START Excerpted records

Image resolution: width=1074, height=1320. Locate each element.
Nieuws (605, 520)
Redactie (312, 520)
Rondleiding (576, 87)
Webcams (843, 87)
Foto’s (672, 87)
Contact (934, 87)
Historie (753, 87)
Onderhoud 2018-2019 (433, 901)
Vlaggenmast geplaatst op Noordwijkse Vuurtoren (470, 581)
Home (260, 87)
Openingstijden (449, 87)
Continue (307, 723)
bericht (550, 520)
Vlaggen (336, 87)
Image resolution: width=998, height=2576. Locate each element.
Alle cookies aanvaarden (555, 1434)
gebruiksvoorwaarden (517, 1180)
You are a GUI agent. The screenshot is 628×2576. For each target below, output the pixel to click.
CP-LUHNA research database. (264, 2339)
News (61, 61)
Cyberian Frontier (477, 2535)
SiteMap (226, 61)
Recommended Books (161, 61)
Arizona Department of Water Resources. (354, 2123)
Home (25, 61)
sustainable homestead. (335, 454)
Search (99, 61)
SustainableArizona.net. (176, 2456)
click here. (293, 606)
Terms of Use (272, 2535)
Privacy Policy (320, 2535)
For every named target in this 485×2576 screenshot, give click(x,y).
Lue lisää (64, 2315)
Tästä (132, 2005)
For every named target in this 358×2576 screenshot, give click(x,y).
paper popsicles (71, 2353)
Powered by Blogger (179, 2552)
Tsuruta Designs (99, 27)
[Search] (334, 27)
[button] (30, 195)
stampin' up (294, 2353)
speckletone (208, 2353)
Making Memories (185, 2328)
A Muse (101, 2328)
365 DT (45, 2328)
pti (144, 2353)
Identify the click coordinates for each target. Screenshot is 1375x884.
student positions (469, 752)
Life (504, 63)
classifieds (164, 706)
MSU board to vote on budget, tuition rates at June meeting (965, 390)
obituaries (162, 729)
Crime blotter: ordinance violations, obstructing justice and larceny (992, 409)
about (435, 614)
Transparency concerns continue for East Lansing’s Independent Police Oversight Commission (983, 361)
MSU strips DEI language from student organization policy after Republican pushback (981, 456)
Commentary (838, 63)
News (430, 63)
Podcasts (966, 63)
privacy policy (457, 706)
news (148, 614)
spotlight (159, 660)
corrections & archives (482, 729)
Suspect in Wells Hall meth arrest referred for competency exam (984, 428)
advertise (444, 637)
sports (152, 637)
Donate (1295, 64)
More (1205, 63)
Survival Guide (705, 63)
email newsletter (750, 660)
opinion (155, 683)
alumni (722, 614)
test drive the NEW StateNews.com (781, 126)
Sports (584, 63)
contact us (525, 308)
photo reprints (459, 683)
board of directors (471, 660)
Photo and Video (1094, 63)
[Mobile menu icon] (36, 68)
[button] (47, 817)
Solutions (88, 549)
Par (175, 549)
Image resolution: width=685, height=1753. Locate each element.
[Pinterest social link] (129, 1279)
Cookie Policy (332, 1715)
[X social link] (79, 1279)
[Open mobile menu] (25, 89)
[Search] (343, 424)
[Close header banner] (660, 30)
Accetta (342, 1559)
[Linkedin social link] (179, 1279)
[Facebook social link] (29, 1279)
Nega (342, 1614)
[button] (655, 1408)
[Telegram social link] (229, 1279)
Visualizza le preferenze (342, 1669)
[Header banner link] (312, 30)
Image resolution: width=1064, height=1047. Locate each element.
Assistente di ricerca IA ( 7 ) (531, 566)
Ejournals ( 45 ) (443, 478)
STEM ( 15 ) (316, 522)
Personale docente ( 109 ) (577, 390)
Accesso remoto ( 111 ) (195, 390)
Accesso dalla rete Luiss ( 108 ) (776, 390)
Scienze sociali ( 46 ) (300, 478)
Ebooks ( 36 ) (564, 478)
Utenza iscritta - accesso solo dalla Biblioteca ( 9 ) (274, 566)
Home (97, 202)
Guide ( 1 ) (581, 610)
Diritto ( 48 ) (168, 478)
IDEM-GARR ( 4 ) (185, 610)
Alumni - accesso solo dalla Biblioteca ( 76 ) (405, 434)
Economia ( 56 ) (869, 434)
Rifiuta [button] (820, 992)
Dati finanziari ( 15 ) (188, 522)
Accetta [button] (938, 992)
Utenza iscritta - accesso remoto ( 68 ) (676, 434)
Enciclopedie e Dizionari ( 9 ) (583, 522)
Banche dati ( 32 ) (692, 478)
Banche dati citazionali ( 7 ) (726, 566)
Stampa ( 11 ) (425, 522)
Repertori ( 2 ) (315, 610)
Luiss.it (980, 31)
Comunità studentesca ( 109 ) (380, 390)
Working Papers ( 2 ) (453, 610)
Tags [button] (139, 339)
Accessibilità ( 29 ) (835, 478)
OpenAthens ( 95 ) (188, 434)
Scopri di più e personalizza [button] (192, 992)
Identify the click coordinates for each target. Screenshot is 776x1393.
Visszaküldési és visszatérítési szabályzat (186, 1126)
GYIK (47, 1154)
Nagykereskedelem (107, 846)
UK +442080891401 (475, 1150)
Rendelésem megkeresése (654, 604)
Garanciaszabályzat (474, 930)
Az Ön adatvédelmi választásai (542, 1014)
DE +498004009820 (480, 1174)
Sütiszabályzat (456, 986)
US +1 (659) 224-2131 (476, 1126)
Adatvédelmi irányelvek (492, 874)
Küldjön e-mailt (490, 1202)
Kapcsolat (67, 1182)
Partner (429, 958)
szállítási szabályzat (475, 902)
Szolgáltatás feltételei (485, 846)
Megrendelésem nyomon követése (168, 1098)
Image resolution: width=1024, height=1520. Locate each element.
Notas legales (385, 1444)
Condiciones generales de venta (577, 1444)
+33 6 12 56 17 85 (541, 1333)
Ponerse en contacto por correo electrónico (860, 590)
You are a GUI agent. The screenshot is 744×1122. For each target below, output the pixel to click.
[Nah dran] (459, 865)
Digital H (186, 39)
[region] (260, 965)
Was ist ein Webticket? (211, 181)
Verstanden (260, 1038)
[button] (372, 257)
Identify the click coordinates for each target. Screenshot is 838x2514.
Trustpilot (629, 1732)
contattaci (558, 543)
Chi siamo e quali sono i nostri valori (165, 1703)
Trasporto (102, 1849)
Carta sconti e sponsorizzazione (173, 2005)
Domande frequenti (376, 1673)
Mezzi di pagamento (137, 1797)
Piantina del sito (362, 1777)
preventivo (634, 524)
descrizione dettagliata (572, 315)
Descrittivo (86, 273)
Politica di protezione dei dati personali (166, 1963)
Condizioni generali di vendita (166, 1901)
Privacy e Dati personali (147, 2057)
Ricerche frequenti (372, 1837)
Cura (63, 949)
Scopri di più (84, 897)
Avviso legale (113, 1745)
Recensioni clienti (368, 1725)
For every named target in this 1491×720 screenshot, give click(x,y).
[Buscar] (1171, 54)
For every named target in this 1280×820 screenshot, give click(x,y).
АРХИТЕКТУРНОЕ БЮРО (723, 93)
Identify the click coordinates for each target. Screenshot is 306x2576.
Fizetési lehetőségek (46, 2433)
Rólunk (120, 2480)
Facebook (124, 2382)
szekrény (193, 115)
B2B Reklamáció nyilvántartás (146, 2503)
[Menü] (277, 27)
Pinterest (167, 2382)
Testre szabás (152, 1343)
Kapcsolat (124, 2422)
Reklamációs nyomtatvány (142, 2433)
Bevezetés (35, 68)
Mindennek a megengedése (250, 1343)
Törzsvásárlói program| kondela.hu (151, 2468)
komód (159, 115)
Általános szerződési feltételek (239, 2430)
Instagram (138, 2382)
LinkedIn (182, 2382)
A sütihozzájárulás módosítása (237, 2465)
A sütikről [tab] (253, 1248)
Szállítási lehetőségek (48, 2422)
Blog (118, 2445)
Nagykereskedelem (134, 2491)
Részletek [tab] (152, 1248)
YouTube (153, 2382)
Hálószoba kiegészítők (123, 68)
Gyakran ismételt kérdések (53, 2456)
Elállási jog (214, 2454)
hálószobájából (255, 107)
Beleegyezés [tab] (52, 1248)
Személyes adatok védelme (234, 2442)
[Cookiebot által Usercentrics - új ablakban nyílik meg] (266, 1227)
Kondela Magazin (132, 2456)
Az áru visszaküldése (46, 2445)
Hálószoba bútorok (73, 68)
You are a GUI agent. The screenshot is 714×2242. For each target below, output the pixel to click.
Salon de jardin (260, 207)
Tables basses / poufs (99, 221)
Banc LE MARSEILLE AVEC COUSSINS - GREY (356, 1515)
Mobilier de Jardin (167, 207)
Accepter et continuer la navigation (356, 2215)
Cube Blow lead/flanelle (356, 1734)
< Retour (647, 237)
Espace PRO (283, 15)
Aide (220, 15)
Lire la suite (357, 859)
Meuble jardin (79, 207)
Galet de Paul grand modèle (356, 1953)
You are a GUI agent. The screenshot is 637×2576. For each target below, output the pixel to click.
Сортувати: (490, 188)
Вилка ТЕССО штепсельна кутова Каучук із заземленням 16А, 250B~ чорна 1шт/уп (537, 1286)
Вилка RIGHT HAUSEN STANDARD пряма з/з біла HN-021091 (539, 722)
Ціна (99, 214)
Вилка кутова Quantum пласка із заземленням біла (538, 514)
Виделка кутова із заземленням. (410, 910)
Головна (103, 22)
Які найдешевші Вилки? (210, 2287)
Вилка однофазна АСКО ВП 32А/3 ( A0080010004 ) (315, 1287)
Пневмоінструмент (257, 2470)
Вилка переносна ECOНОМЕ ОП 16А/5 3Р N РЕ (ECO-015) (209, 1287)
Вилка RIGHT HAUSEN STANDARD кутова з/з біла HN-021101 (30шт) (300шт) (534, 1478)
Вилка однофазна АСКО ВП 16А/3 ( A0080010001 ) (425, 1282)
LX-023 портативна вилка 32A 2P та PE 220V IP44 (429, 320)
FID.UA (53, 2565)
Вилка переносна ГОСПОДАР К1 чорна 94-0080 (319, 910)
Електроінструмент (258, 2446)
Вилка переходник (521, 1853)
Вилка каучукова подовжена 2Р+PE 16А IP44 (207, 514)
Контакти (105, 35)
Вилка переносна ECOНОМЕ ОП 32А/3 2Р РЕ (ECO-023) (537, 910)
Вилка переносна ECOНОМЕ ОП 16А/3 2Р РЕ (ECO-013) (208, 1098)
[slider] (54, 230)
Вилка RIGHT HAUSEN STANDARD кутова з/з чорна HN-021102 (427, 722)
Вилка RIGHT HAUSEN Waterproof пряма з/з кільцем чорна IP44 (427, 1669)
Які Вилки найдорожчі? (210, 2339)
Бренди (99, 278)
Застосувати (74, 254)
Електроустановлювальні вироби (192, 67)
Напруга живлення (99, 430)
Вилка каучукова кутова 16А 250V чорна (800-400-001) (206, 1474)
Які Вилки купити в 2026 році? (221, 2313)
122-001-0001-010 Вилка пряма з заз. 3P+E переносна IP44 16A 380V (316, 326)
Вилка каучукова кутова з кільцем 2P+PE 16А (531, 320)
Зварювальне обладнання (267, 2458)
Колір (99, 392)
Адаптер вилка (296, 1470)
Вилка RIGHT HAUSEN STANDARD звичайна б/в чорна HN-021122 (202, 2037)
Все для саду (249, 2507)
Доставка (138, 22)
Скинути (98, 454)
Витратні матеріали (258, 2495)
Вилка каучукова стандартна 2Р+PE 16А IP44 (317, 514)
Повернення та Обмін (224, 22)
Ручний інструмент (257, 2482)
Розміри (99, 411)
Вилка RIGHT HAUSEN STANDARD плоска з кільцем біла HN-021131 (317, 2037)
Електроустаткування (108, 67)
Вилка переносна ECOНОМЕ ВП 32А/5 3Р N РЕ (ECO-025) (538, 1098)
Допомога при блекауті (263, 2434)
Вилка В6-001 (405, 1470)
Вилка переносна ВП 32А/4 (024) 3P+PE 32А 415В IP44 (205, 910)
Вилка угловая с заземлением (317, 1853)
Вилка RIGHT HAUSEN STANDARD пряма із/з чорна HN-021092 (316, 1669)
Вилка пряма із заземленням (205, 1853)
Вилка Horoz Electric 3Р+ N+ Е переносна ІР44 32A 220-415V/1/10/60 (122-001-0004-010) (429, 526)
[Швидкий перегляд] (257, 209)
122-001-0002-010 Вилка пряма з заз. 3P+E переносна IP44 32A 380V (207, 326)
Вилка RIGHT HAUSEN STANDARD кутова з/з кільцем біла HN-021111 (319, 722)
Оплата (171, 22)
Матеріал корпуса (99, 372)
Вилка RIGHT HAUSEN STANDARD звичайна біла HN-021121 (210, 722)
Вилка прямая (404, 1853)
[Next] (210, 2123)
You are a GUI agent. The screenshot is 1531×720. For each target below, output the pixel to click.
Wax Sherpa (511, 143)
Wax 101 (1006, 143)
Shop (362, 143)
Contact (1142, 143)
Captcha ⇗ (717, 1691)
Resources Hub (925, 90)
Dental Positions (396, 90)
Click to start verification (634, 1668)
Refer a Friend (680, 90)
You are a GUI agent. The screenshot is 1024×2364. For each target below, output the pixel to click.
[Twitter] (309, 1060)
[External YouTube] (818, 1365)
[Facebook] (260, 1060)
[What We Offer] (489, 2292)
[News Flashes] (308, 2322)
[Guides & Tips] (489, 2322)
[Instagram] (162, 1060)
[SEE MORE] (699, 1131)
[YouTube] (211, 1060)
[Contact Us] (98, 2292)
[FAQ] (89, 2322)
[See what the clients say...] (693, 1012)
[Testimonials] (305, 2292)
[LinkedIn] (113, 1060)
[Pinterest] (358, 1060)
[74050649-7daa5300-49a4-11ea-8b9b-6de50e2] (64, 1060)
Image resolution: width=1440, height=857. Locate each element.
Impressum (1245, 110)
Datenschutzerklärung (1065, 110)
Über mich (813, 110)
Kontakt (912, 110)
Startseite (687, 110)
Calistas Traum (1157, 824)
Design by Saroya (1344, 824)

END Excerpted records

What the task requires. Output the lines above between the one holding "[button] (47, 817)" and the one holding "Tags [button] (139, 339)", inclusive, with nothing before or after them.

Task answer.
[button] (47, 817)
Solutions (88, 549)
Par (175, 549)
Image resolution: width=685, height=1753. Locate each element.
[Pinterest social link] (129, 1279)
Cookie Policy (332, 1715)
[X social link] (79, 1279)
[Open mobile menu] (25, 89)
[Search] (343, 424)
[Close header banner] (660, 30)
Accetta (342, 1559)
[Linkedin social link] (179, 1279)
[Facebook social link] (29, 1279)
Nega (342, 1614)
[button] (655, 1408)
[Telegram social link] (229, 1279)
Visualizza le preferenze (342, 1669)
[Header banner link] (312, 30)
Image resolution: width=1064, height=1047. Locate each element.
Assistente di ricerca IA ( 7 ) (531, 566)
Ejournals ( 45 ) (443, 478)
STEM ( 15 ) (316, 522)
Personale docente ( 109 ) (577, 390)
Accesso remoto ( 111 ) (195, 390)
Accesso dalla rete Luiss ( 108 ) (776, 390)
Scienze sociali ( 46 ) (300, 478)
Ebooks ( 36 ) (564, 478)
Utenza iscritta - accesso solo dalla Biblioteca ( 9 ) (274, 566)
Home (97, 202)
Guide ( 1 ) (581, 610)
Diritto ( 48 ) (168, 478)
IDEM-GARR ( 4 ) (185, 610)
Alumni - accesso solo dalla Biblioteca ( 76 ) (405, 434)
Economia ( 56 ) (869, 434)
Rifiuta [button] (820, 992)
Dati finanziari ( 15 ) (188, 522)
Accetta [button] (938, 992)
Utenza iscritta - accesso remoto ( 68 ) (676, 434)
Enciclopedie e Dizionari ( 9 ) (583, 522)
Banche dati ( 32 ) (692, 478)
Banche dati citazionali ( 7 ) (726, 566)
Stampa ( 11 ) (425, 522)
Repertori ( 2 ) (315, 610)
Luiss.it (980, 31)
Comunità studentesca ( 109 ) (380, 390)
Working Papers ( 2 ) (453, 610)
Tags [button] (139, 339)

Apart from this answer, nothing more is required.